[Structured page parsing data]
--------

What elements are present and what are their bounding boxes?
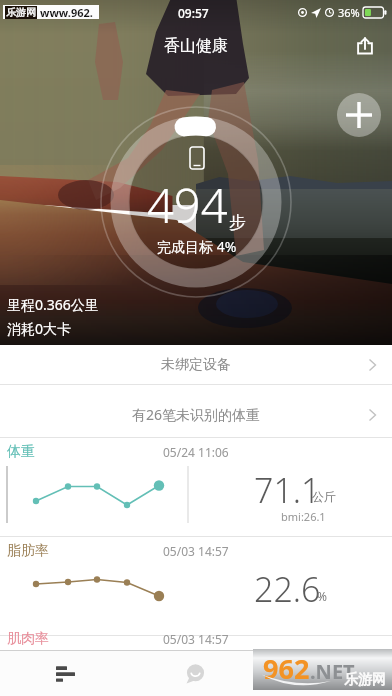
staticText: 完成目标 4% [157, 237, 237, 256]
staticText: % [317, 588, 327, 604]
staticText: 962 [263, 650, 310, 687]
staticText: www.962.net [40, 5, 99, 19]
staticText: 体重 [7, 443, 35, 461]
staticText: 09:57 [178, 5, 209, 21]
staticText: 494 [147, 173, 228, 237]
staticText: 脂肪率 [7, 542, 49, 560]
button[interactable]: 体重 [0, 438, 392, 537]
button[interactable]: 未绑定设备 [0, 345, 392, 385]
staticText: 未绑定设备 [161, 356, 231, 374]
staticText: .NET [310, 658, 355, 685]
button[interactable]: 有26笔未识别的体重 [0, 391, 392, 438]
staticText: 05/03 14:57 [163, 631, 229, 647]
staticText: bmi:26.1 [281, 509, 326, 524]
staticText: 消耗0大卡 [7, 319, 72, 338]
button[interactable]: Me [261, 651, 392, 696]
staticText: 里程0.366公里 [7, 295, 99, 314]
button[interactable]: Share [350, 31, 380, 61]
button[interactable]: Add [337, 93, 381, 137]
staticText: 乐游网 [6, 6, 36, 19]
staticText: 71.1 [254, 467, 321, 513]
staticText: 22.6 [254, 566, 321, 612]
staticText: 05/24 11:06 [163, 444, 229, 460]
staticText: 步 [229, 212, 246, 233]
staticText: 05/03 14:57 [163, 543, 229, 559]
button[interactable]: 肌肉率 [0, 628, 392, 650]
button[interactable]: 脂肪率 [0, 537, 392, 636]
staticText: 公斤 [312, 489, 336, 504]
button[interactable]: Chat [130, 651, 261, 696]
staticText: 肌肉率 [7, 630, 49, 648]
button[interactable]: Stats [0, 651, 130, 696]
staticText: 36% [338, 5, 360, 20]
staticText: 香山健康 [164, 36, 228, 56]
staticText: 有26笔未识别的体重 [132, 405, 261, 424]
staticText: 乐游网 [344, 671, 386, 689]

--------

* _Exercise objective_
Retrieve every line above holding the word "interactable".

* _Response area_
button[interactable]: 体重 [0, 438, 392, 537]
button[interactable]: 未绑定设备 [0, 345, 392, 385]
button[interactable]: 有26笔未识别的体重 [0, 391, 392, 438]
button[interactable]: Me [261, 651, 392, 696]
button[interactable]: Share [350, 31, 380, 61]
button[interactable]: Add [337, 93, 381, 137]
button[interactable]: 肌肉率 [0, 628, 392, 650]
button[interactable]: 脂肪率 [0, 537, 392, 636]
button[interactable]: Chat [130, 651, 261, 696]
button[interactable]: Stats [0, 651, 130, 696]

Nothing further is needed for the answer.